### GIVEN DATA
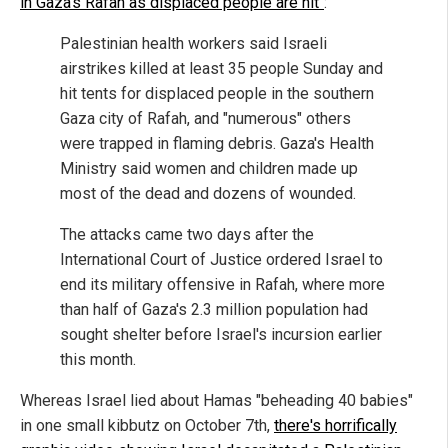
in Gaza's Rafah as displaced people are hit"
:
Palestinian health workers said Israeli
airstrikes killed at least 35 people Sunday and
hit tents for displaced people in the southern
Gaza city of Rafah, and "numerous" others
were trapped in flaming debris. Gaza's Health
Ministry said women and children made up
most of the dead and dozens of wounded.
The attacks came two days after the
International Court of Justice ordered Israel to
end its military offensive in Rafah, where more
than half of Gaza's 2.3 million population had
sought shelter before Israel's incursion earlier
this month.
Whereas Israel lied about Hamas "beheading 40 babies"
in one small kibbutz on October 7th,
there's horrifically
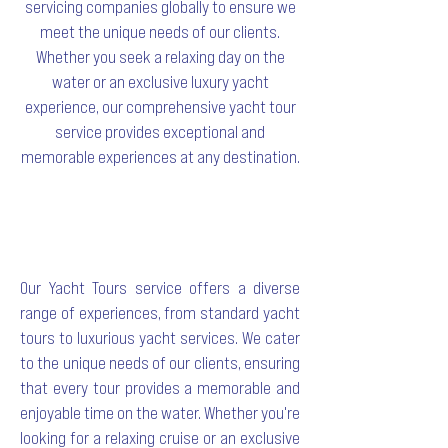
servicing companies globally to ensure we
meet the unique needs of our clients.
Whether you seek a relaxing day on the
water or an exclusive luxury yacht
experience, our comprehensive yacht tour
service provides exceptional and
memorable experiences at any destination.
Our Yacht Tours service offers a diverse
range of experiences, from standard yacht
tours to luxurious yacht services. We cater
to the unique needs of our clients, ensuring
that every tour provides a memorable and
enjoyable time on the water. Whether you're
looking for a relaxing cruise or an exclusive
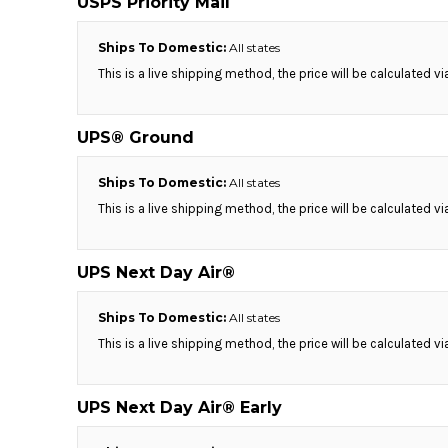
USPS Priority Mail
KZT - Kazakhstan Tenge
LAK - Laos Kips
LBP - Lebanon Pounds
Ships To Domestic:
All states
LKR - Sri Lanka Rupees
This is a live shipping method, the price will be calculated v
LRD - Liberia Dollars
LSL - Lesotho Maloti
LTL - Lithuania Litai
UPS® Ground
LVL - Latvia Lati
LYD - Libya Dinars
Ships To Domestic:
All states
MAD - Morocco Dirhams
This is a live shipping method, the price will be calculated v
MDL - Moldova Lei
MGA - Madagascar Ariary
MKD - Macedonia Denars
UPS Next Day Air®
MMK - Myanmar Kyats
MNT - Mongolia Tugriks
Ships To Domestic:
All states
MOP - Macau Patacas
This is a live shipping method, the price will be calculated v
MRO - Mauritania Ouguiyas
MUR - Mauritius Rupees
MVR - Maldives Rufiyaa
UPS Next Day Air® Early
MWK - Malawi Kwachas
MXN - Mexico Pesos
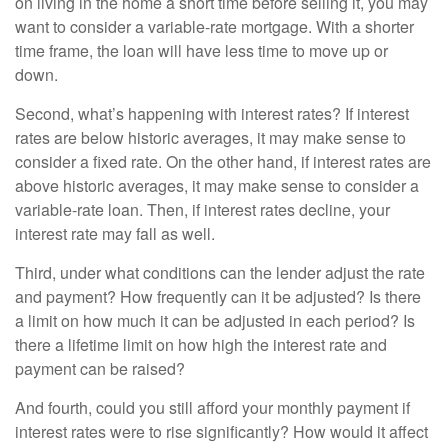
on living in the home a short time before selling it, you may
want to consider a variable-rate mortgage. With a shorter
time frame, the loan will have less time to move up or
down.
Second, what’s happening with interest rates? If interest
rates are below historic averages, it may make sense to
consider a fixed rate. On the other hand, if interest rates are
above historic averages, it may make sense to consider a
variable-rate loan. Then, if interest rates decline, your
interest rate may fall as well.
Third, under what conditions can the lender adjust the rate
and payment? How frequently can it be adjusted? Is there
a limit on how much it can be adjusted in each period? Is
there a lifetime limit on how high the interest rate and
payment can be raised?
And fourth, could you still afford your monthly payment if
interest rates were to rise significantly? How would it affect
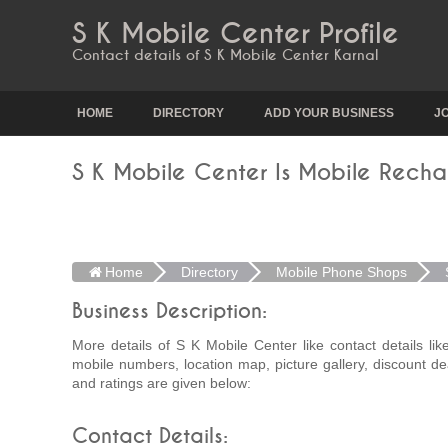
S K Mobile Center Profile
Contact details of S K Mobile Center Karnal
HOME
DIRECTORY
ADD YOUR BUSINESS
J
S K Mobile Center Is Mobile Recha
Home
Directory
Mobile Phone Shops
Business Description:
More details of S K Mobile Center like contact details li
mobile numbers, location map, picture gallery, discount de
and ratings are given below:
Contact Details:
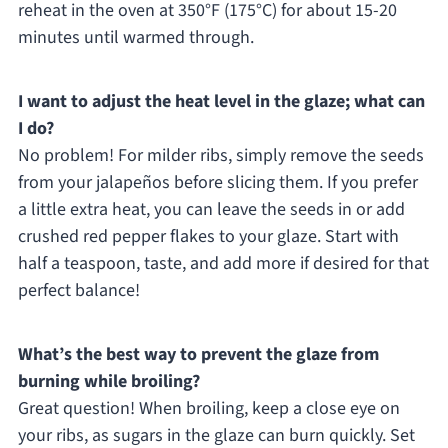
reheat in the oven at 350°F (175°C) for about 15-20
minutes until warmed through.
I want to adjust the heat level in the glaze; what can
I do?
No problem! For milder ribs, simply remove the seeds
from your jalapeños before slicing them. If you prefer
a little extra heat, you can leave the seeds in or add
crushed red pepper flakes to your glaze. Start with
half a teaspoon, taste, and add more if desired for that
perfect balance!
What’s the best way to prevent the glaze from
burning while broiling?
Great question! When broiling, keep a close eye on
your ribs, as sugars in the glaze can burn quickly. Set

### EXERCISE BRIEF
Should a line in the material contain "provides", copy it.

### FINISHED EXERCISE
service provides exceptional and
that every tour provides a memorable and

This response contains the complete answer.